[TO DO] Leaving out the pictures, return word for word the stretch of entries below from the line holding "difficult to know the person who is" through the line holding "Ranch, The Madison, Marshals: A Yellow".

....................

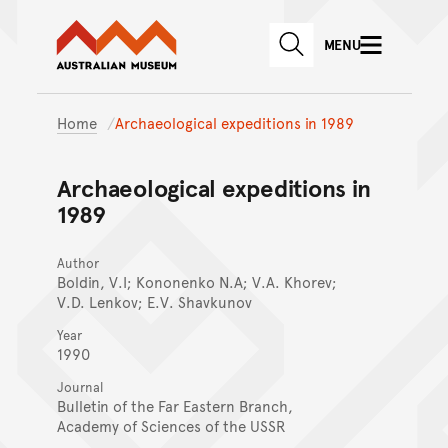
Australian Museum website
Skip to main content
MENU
Skip to acknowledgement o
SEARCH
Skip to footer
Home
Archaeological expeditions in 1989
Archaeological expeditions in
1989
Author
Boldin, V.I; Kononenko N.A; V.A. Khorev;
V.D. Lenkov; E.V. Shavkunov
Year
1990
Journal
Bulletin of the Far Eastern Branch,
Academy of Sciences of the USSR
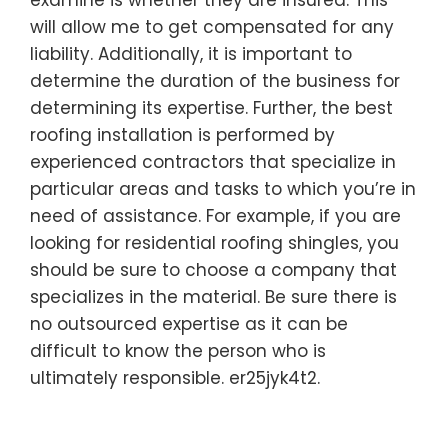
examine is whether they are insured. This
will allow me to get compensated for any
liability. Additionally, it is important to
determine the duration of the business for
determining its expertise. Further, the best
roofing installation is performed by
experienced contractors that specialize in
particular areas and tasks to which you’re in
need of assistance. For example, if you are
looking for residential roofing shingles, you
should be sure to choose a company that
specializes in the material. Be sure there is
no outsourced expertise as it can be
difficult to know the person who is
ultimately responsible. er25jyk4t2.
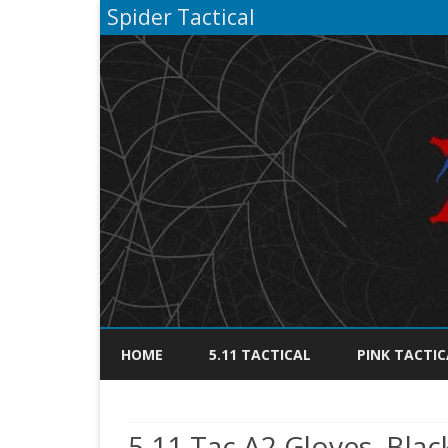
Spider Tactical
HOME
5.11 TACTICAL
PINK TACTIC
5.11 Tac A2 Gloves, Blac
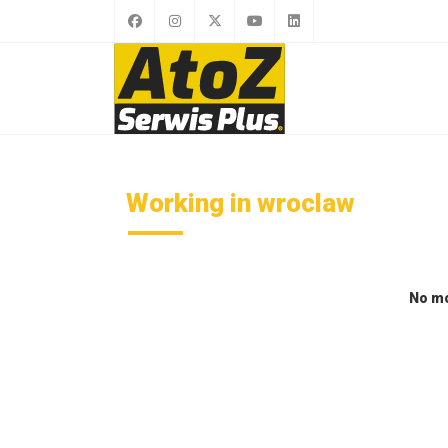
Working in wroclaw
No mo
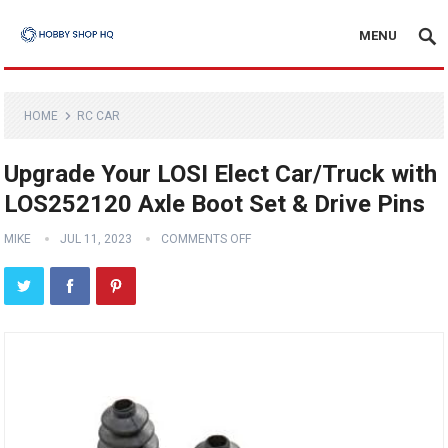
MENU
HOME
RC CAR
Upgrade Your LOSI Elect Car/Truck with
LOS252120 Axle Boot Set & Drive Pins
MIKE
JUL 11, 2023
COMMENTS OFF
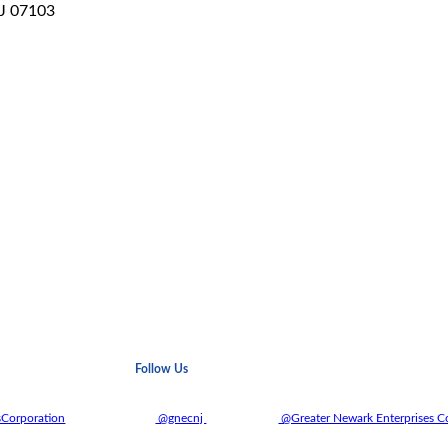
NJ 07103
Follow Us
sCorporation
@gnecnj
@Greater Newark Enterprises C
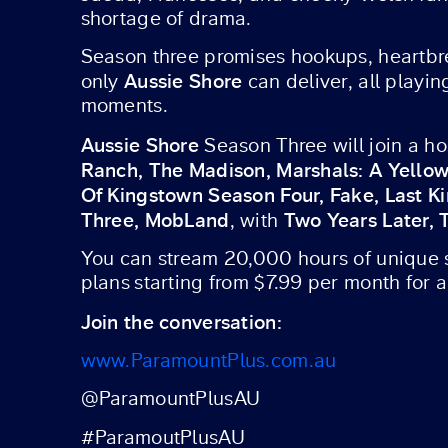
shortage of drama.
Season three promises hookups, heartbre
Aussie Shore
only
can deliver, all playi
moments.
Aussie Shore
Season Three will join a h
Ranch, The Madison, Marshals: A Yellow
Of Kingstown Season Four, Fake, Last K
Three, MobLand
Two Years Later,
, with
You can stream 20,000 hours of unique st
plans starting from $7.99 per month for 
Join the conversation:
www.ParamountPlus.com.au
@ParamountPlusAU
#ParamoutPlusAU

....................

[RESPONSE TO THE EXERCISE]
difficult to know the person who is
ultimately responsible. er25jyk4t2.
Spider Tactical
HOME
5.11 TACTICAL
PINK TACTIC
5.11 Tac A2 Gloves, Blac
Working in wroclaw
No mo
MENU
HOME
RC CAR
Upgrade Your LOSI Elect Car/Truck with
LOS252120 Axle Boot Set & Drive Pins
MIKE
JUL 11, 2023
COMMENTS OFF
NJ 07103
Follow Us
sCorporation
@gnecnj
@Greater Newark Enterprises C
shortage of drama.
Season three promises hookups, heartbre
Aussie Shore
only
can deliver, all playi
moments.
Aussie Shore
Season Three will join a h
Ranch, The Madison, Marshals: A Yellow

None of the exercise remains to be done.